Here is a short video about Thistle Farms:
Just in time for the holidays, Thistle Farms has launched their 2015 Holiday Collection of beautiful, all natural bath and body products all made by women survivors of drug addiction and prostitution. Each purchase you make goes back to help these women improve their lives. It is a beautiful thing!
Thistle Farms and Becca Stevens have been featured on numerous national platforms including the A Path Appears on PBS, The New York Times, Los Angeles Times, ABC World News with Diane Sawyer, and NPR. Thistle Farms stands for the truth that, in the end, love is the most powerful force for change in the world.

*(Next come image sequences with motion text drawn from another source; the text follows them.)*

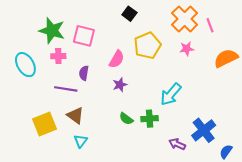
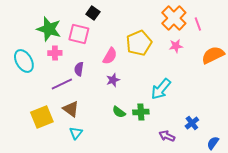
black square: (129, 14) -> (93, 13), moved
purple line: (66, 89) -> (62, 84), turned -35
blue cross: (204, 130) -> (192, 123), size x0.6

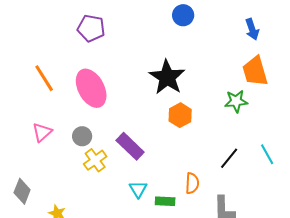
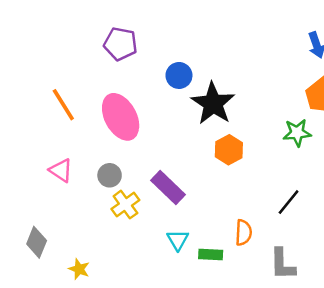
blue circle: (183, 15) -> (179, 75), moved
pink triangle: (42, 132) -> (61, 170), turned -45

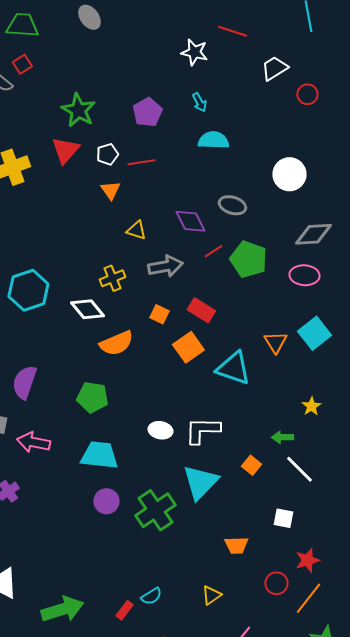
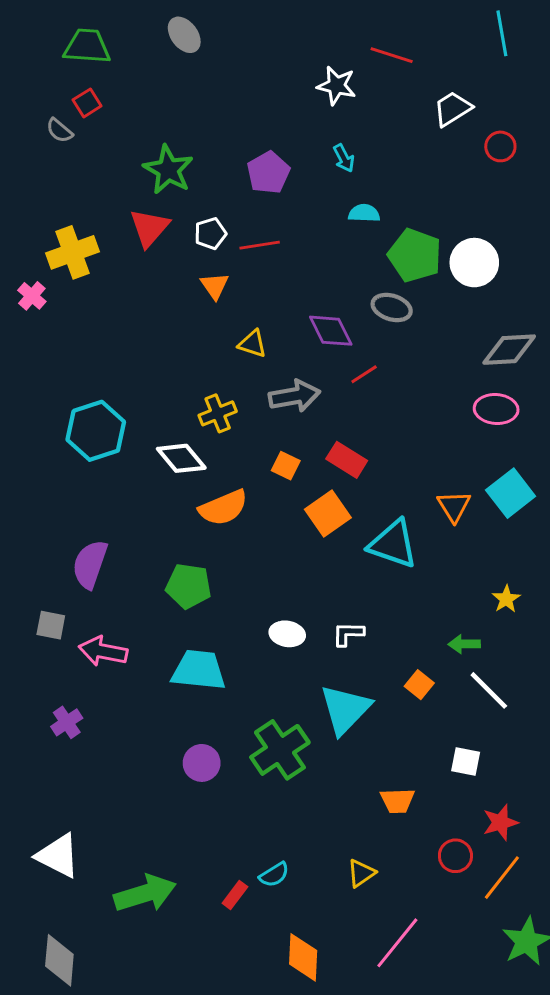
cyan semicircle: (213, 140) -> (364, 213), size x0.7
green pentagon: (248, 259) -> (415, 255), moved
white L-shape: (202, 430) -> (348, 634), size x0.6
purple circle: (106, 501) -> (202, 763), moved

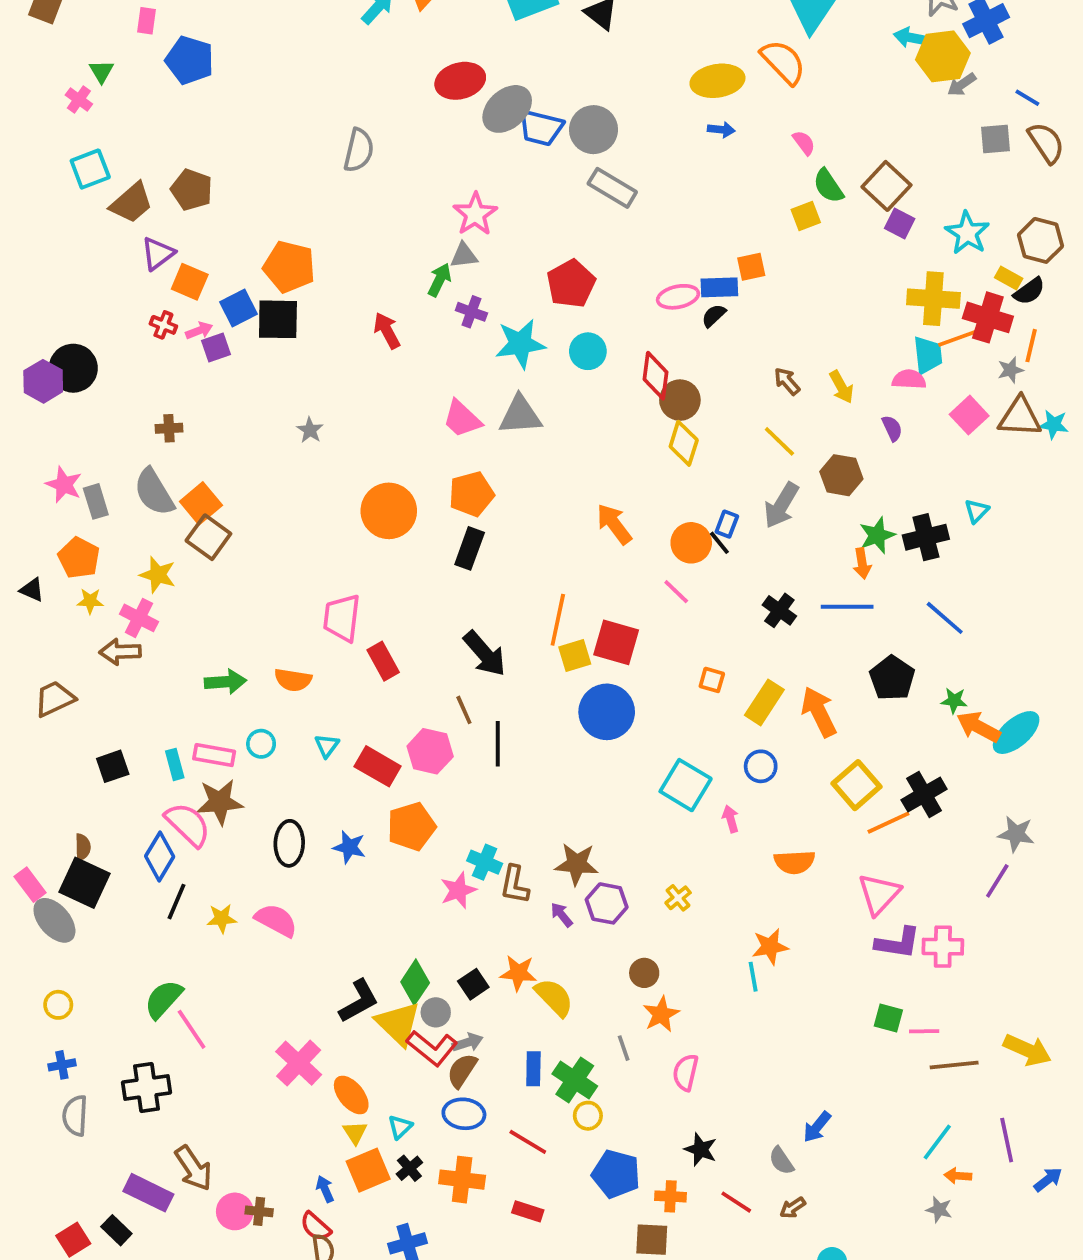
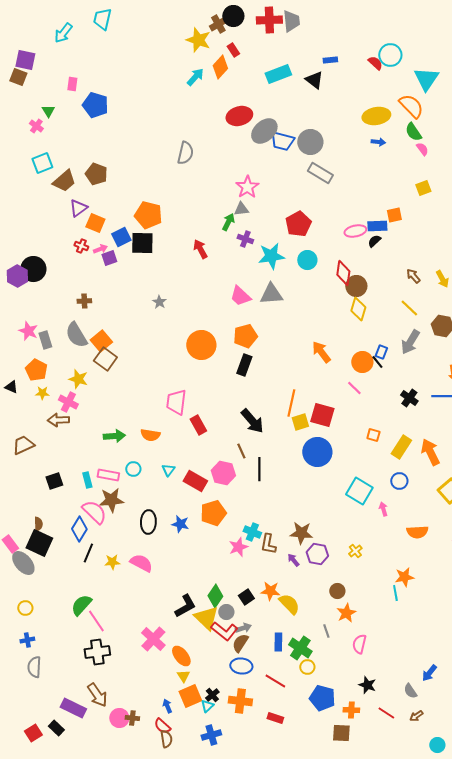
green semicircle: (828, 186) -> (413, 132), moved
black cross: (146, 1087) -> (97, 652), moved
cyan triangle: (400, 1127) -> (207, 706), moved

BECCA STEVENS is an Episcopal priest, entrepreneur, author, and social justice activist. She is founder and president of Thistle Farms, a community of women who have survived trafficking, prostitution and addiction. She has been featured in New York Times, on ABC World News, NPR, PBS, CNN and was named a “Champion of Change” by the White House in 2011. Most recently she has been featured in the PBS documentary, “A Path Appears.” She was named 2014 Humanitarian of the Year by the Small Business Council of America as well as the TJ Martell Foundation, has been inducted into the Tennessee Women’s Hall of Fame, and was conferred an honorary doctorate by Sewanee: The University of the South. She lives in Nashville with her husband, Grammy-winning songwriter Marcus Hummon, and their three sons.